= Beginning of Section =
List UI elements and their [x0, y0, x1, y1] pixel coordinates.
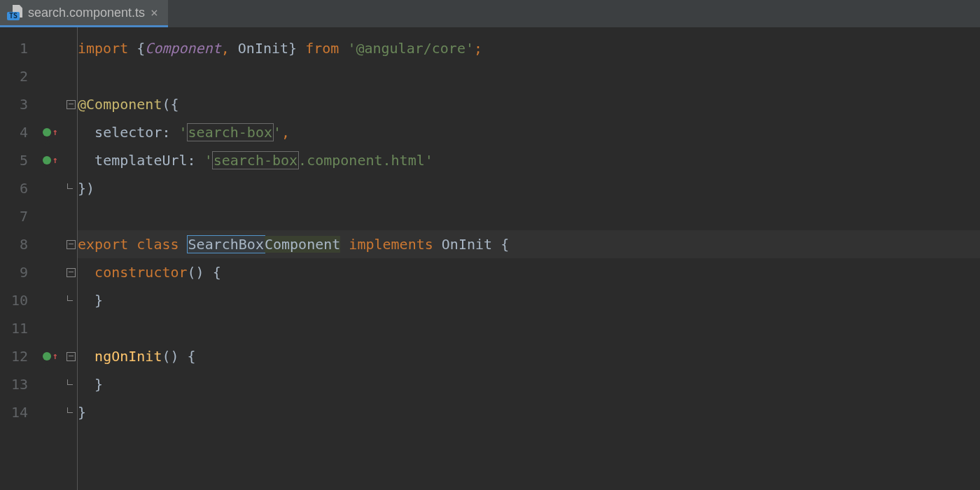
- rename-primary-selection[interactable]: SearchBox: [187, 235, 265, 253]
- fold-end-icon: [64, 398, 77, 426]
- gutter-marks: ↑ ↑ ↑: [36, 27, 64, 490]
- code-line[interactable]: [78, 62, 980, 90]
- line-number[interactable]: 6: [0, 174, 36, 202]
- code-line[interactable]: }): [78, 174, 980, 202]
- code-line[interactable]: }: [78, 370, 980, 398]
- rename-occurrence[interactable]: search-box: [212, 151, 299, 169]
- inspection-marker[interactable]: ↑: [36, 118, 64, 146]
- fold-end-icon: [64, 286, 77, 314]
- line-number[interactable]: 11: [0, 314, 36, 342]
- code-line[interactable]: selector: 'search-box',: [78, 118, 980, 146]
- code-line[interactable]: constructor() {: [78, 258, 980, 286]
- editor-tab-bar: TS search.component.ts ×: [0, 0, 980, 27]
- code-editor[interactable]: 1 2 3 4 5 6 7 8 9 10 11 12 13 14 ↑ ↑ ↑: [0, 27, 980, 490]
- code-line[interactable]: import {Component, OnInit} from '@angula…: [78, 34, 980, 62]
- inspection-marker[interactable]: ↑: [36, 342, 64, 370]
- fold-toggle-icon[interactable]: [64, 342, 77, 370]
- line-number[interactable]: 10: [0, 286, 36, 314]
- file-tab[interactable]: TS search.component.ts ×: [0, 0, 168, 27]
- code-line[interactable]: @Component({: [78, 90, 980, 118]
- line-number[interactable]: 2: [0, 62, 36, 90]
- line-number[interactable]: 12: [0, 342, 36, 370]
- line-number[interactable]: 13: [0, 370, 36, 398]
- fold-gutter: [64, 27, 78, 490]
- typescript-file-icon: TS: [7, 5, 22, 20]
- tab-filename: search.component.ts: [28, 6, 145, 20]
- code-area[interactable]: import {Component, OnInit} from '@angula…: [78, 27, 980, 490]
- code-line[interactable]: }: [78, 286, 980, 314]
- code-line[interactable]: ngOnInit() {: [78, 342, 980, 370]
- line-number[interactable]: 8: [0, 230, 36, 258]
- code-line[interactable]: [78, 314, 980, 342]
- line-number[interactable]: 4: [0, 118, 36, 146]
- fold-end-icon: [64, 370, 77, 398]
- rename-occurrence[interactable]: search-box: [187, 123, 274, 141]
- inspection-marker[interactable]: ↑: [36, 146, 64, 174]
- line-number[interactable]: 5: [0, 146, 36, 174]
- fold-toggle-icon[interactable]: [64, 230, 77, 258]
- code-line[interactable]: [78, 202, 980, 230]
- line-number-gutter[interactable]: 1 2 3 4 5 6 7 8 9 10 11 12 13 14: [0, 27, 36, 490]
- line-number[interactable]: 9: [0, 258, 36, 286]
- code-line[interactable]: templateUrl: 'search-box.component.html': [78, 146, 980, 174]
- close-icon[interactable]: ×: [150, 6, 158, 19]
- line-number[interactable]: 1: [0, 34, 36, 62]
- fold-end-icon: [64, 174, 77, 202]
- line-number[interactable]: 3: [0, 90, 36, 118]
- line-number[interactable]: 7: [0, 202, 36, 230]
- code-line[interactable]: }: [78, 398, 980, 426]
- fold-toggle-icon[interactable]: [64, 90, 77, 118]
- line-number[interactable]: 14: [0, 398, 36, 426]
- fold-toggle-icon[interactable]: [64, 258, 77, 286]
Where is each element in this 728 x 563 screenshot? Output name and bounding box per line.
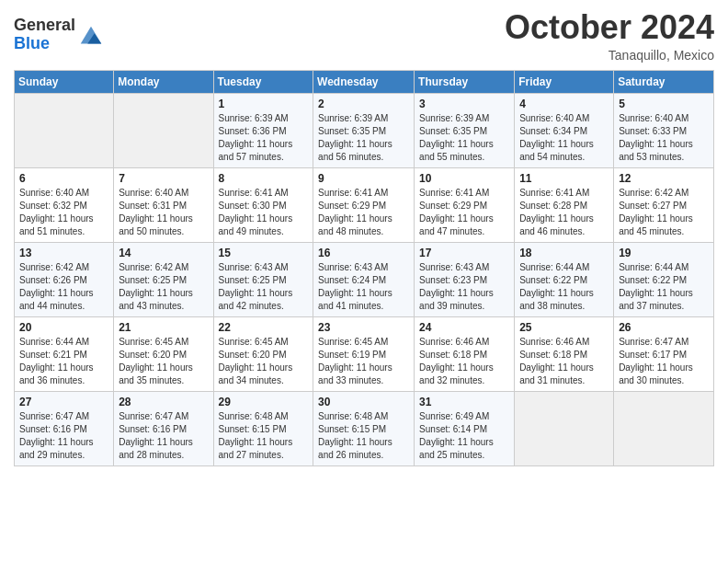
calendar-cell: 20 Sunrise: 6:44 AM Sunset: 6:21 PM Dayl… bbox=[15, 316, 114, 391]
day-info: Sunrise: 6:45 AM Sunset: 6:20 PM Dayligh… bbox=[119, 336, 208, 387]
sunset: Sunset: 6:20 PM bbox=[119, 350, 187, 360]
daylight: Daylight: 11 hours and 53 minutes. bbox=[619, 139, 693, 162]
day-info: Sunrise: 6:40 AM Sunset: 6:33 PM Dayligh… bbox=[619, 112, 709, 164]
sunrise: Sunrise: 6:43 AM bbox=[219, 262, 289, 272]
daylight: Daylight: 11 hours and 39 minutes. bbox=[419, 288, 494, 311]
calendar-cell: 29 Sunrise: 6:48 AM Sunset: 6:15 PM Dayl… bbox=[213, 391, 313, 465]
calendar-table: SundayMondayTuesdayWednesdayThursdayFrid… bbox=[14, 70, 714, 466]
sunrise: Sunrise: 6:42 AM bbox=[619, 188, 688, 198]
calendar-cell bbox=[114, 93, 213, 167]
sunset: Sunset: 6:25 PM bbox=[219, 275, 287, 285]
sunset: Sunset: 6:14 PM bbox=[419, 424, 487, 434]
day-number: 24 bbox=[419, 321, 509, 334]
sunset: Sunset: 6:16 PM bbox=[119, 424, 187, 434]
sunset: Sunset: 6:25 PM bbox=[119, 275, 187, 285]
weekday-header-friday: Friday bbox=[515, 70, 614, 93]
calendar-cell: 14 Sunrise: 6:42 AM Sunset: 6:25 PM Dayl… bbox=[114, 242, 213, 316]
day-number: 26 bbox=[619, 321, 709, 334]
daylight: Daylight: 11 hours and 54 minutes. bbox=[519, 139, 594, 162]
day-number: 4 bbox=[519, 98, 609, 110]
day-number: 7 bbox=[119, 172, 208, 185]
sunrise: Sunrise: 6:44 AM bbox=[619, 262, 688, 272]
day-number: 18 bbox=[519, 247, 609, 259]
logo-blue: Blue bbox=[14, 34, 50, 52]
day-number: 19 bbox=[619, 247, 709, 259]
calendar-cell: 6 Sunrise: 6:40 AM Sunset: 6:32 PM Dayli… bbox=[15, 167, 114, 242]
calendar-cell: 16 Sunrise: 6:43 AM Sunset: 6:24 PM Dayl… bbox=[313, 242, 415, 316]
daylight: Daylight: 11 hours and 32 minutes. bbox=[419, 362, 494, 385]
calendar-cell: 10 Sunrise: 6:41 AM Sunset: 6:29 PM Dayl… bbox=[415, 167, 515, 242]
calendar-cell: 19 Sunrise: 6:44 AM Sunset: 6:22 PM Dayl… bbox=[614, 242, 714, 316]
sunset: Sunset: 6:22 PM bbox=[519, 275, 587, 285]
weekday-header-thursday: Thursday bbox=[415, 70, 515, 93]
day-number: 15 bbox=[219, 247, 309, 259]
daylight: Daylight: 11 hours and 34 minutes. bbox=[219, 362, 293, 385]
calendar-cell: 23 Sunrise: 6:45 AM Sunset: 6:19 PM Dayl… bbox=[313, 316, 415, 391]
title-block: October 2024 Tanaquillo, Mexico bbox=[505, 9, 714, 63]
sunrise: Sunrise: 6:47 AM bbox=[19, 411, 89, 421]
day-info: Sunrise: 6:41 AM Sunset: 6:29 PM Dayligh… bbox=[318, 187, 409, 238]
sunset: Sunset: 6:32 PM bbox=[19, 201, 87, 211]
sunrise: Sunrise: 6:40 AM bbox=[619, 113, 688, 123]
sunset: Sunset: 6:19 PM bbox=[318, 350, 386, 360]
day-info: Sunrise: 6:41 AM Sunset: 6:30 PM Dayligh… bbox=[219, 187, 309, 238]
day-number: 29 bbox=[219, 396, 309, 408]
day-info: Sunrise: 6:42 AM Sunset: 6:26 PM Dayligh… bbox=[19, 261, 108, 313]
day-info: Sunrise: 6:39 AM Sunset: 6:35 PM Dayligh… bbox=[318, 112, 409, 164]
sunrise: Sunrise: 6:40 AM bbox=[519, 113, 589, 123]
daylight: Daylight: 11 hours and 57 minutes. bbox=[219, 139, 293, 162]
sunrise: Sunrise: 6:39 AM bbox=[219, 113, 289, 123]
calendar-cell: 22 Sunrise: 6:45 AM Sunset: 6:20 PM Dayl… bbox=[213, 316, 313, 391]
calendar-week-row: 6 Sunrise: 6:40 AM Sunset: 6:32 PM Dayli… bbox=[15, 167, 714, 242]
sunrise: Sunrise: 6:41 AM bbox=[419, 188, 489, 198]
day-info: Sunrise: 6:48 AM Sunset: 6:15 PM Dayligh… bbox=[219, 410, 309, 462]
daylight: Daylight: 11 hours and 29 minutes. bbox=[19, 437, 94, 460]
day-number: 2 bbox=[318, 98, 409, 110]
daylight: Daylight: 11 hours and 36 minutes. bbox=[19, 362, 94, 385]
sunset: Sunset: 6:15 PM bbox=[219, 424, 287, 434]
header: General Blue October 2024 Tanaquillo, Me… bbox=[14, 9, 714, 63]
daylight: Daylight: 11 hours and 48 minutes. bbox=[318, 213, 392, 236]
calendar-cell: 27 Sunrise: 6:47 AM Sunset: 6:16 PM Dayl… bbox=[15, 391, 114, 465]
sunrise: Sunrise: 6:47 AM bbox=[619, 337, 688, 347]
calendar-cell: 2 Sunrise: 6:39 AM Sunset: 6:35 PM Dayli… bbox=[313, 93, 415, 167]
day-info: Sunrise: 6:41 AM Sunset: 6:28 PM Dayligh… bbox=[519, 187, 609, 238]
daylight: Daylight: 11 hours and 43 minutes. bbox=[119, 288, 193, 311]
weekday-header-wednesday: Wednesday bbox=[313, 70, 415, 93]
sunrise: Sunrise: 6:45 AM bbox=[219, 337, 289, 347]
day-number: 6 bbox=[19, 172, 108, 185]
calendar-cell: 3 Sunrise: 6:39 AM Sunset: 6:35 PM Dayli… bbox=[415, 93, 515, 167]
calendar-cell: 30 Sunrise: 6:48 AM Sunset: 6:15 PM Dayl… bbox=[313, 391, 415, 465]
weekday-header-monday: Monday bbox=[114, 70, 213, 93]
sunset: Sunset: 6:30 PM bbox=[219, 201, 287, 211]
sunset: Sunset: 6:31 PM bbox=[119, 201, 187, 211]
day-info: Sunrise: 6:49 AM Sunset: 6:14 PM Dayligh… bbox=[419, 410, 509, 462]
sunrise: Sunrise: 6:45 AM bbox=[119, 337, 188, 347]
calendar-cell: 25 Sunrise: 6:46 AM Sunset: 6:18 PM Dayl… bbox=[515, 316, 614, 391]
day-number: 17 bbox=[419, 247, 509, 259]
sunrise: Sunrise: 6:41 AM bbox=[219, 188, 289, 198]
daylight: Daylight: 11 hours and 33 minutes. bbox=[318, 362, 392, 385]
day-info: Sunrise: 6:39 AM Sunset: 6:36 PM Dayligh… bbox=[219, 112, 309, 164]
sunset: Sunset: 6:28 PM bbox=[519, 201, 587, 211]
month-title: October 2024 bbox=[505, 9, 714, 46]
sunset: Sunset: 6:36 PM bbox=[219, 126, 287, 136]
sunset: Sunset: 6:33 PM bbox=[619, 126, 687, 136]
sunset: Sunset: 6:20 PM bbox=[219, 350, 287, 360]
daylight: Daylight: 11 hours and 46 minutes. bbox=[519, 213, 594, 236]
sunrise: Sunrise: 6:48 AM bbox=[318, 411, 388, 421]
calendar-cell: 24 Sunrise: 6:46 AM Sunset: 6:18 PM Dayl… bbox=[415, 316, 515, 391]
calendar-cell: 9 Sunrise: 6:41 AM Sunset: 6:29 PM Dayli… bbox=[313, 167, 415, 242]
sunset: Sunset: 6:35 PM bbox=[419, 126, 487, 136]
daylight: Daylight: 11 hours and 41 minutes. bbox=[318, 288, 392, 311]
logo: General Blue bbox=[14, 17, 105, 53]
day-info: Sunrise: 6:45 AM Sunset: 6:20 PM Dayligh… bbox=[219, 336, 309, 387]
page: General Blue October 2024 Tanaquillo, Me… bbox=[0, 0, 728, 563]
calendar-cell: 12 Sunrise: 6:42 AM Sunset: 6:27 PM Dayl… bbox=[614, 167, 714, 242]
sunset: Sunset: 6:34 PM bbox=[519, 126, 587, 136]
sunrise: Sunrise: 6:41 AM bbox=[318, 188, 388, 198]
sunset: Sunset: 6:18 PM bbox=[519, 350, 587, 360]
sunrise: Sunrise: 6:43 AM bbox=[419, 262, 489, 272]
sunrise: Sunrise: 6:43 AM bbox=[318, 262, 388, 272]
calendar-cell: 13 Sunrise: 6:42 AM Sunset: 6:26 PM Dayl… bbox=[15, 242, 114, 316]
= End of Section =
** EXERCISE DESCRIPTION **
Lines holding the word "Blue" are the answer; copy each one from the records above.

** WRITTEN REPLY **
logo-blue: Blue bbox=[14, 34, 50, 52]
header: General Blue October 2024 Tanaquillo, Me… bbox=[14, 9, 714, 63]
logo: General Blue bbox=[14, 17, 105, 53]
page: General Blue October 2024 Tanaquillo, Me… bbox=[0, 0, 728, 563]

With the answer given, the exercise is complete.